WORK TO COMPLETE: Of the lines below, copy those that hold the word "педагогічної".

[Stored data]
______

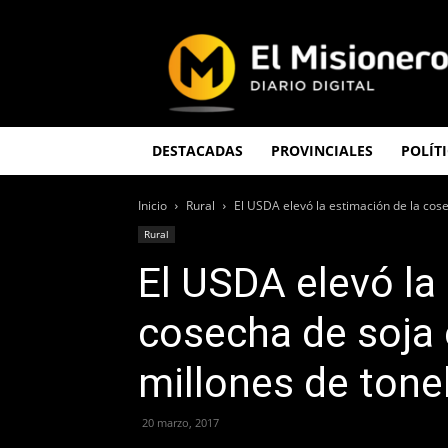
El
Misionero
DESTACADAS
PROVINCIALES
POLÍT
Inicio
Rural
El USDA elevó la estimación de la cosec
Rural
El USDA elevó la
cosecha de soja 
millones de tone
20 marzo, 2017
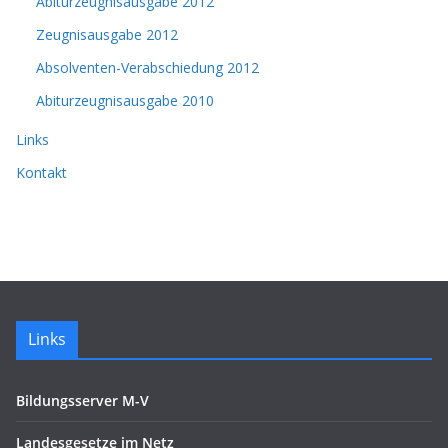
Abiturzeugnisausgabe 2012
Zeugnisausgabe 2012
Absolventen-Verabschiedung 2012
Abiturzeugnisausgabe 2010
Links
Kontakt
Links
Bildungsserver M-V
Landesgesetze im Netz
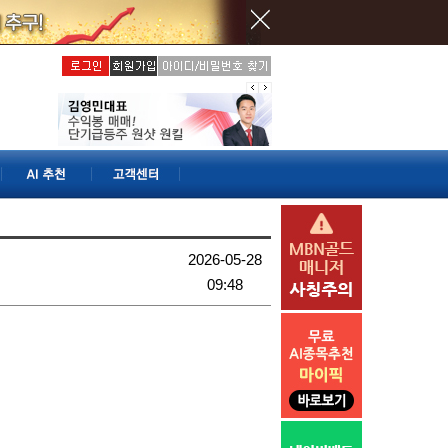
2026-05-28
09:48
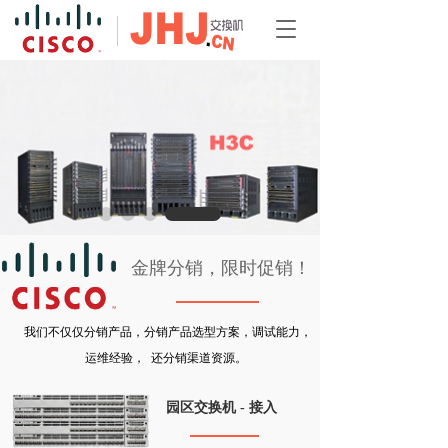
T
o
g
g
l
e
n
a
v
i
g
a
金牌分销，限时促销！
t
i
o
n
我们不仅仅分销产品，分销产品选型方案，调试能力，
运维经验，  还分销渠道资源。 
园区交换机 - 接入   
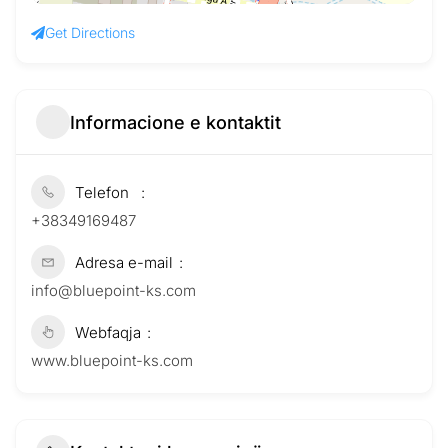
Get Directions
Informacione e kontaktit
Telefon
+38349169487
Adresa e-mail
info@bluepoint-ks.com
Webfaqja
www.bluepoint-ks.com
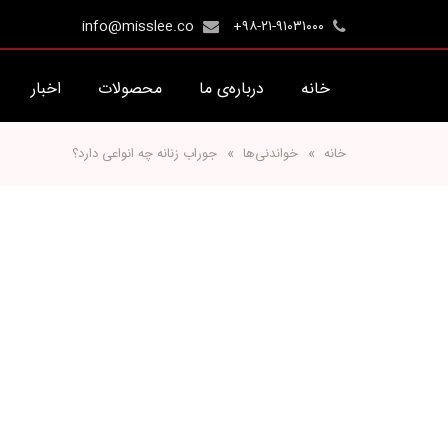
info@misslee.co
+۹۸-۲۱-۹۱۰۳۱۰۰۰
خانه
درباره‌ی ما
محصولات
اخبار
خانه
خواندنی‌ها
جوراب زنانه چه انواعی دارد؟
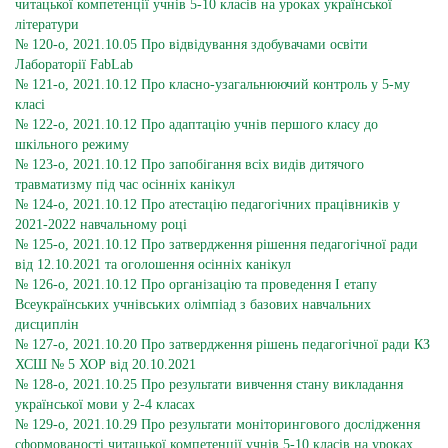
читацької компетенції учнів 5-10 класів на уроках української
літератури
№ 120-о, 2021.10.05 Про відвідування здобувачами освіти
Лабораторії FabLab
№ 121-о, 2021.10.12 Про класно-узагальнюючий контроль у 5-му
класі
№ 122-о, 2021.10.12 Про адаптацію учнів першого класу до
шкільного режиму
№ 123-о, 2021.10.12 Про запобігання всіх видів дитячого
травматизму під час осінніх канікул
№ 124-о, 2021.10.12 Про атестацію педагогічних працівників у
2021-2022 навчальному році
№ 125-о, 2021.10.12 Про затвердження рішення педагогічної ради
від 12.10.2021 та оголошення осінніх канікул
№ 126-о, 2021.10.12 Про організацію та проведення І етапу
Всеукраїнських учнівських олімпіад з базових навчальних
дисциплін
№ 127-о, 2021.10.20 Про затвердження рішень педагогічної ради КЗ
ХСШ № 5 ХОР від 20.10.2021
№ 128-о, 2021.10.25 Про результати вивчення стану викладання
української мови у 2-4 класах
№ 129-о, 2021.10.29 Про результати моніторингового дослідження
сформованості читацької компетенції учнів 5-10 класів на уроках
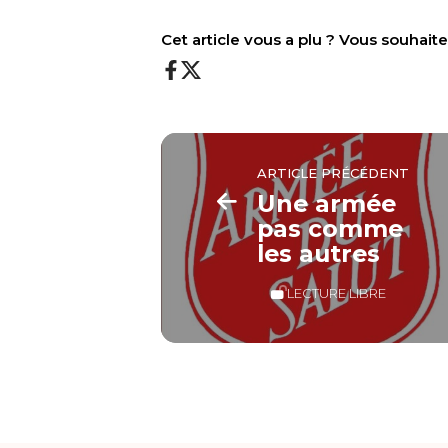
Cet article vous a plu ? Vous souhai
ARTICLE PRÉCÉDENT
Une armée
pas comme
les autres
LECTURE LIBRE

______

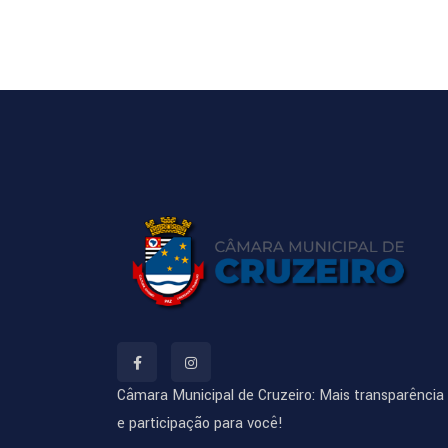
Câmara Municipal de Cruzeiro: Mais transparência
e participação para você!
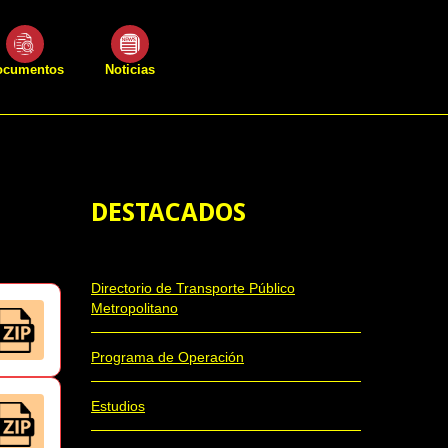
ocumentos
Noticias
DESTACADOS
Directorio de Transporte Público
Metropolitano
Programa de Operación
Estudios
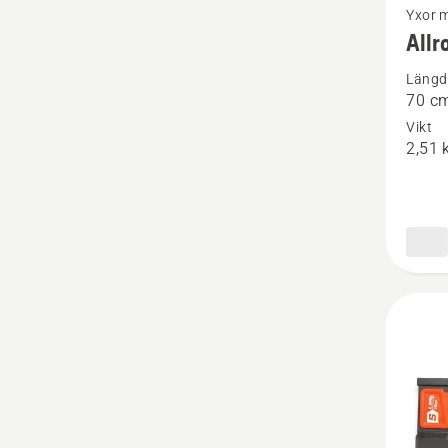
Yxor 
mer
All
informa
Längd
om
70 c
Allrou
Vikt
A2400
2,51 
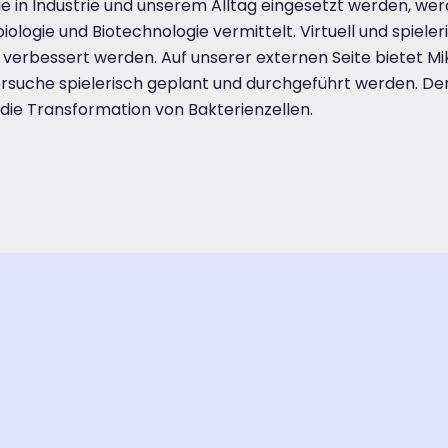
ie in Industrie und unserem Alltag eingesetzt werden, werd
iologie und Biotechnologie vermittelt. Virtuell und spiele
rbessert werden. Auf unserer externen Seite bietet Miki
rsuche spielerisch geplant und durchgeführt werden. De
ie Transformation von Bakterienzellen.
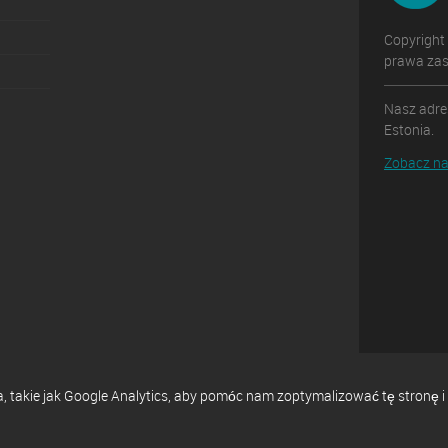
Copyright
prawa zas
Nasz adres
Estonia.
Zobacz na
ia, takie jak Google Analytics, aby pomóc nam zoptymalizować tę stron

______

TASK ANSWER:
№ 125-о, 2021.10.12 Про затвердження рішення педагогічної ради
№ 127-о, 2021.10.20 Про затвердження рішень педагогічної ради КЗ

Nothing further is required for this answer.